- _TASK BRIEF_:
Below is some data. Retype exactly the lines starting at the one with "About Us (17, 1836)" and ending at the one with "Mint Products (17, 1925)".

- _DATA EXTRACT_:
__________
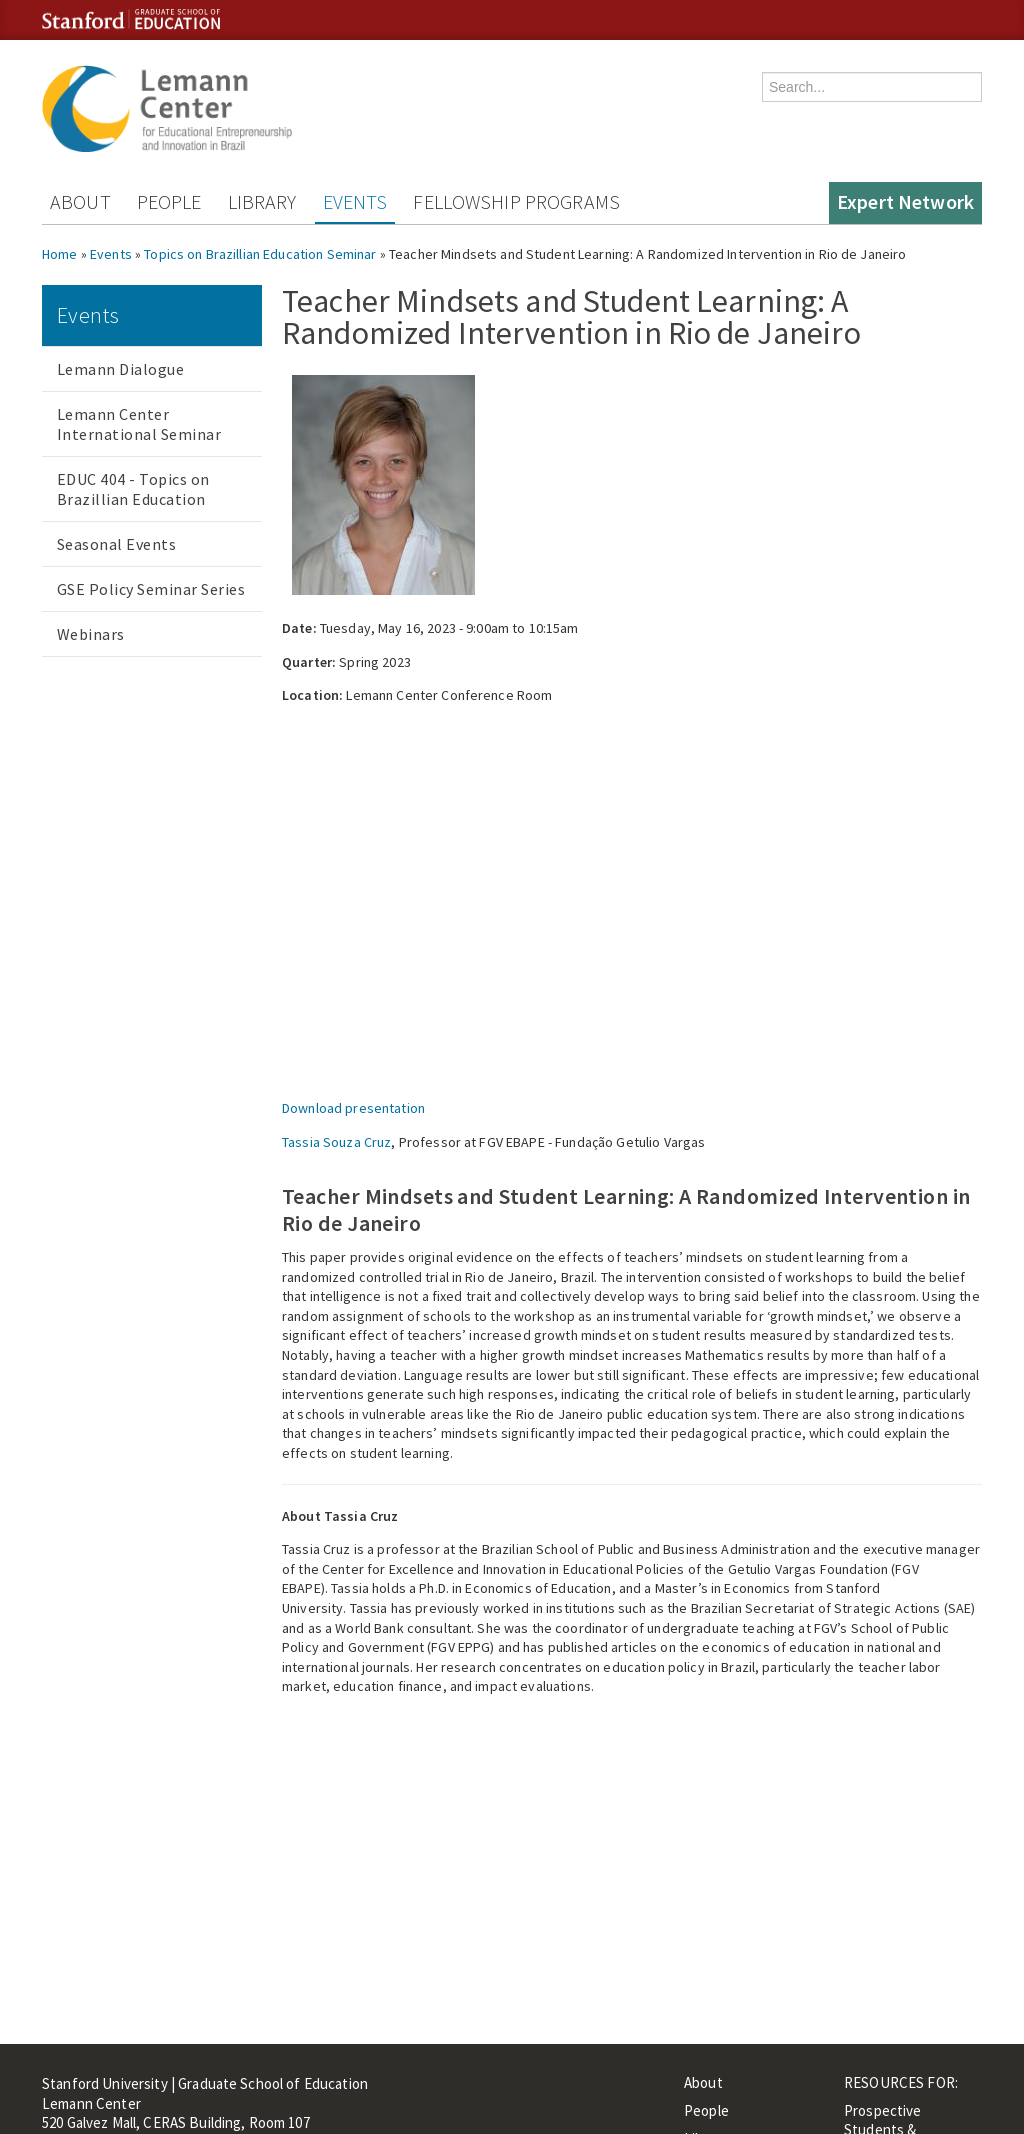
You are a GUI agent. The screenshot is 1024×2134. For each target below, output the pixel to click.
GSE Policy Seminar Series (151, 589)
__________
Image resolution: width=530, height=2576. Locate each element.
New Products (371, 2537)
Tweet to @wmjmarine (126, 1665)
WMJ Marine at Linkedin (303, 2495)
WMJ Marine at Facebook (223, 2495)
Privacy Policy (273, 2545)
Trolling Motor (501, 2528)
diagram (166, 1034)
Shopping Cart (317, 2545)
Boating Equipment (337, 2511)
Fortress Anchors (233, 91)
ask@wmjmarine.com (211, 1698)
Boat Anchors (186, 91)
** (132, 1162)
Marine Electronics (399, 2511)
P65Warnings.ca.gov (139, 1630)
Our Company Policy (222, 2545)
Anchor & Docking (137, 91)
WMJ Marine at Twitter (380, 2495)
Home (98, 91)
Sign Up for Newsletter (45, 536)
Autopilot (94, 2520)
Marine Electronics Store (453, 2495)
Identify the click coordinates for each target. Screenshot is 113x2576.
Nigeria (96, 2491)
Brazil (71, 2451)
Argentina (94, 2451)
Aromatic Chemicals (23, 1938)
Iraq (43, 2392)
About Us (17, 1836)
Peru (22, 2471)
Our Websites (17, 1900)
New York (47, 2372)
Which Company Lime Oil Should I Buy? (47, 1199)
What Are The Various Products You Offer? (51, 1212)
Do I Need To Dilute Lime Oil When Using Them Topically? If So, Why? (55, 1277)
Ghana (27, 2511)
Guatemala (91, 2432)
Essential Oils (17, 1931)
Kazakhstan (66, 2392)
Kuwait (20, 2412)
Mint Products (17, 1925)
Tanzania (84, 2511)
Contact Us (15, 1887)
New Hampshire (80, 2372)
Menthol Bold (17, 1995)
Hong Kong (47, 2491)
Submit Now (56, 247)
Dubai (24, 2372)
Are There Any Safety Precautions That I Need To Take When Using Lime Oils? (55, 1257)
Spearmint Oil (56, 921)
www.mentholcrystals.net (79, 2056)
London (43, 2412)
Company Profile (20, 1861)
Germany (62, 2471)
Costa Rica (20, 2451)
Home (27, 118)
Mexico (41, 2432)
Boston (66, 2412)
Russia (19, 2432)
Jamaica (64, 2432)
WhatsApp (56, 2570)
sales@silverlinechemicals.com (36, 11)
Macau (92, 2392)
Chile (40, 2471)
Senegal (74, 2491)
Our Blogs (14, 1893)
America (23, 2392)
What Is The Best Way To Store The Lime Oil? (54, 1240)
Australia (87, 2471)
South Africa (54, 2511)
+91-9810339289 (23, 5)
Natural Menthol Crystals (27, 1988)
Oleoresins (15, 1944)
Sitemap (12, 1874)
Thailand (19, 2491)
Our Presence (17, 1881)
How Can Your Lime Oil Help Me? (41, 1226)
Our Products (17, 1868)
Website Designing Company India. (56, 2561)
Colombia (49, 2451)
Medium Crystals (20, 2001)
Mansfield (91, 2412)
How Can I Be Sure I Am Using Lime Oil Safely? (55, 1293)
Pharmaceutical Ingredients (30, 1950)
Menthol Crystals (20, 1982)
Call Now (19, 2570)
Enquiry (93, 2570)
__________
- _OUTPUT FOR THIS TASK_:
About Us (17, 1836)
Peru (22, 2471)
Our Websites (17, 1900)
New York (47, 2372)
Which Company Lime Oil Should I Buy? (47, 1199)
What Are The Various Products You Offer? (51, 1212)
Do I Need To Dilute Lime Oil When Using Them Topically? If So, Why? (55, 1277)
Ghana (27, 2511)
Guatemala (91, 2432)
Essential Oils (17, 1931)
Kazakhstan (66, 2392)
Kuwait (20, 2412)
Mint Products (17, 1925)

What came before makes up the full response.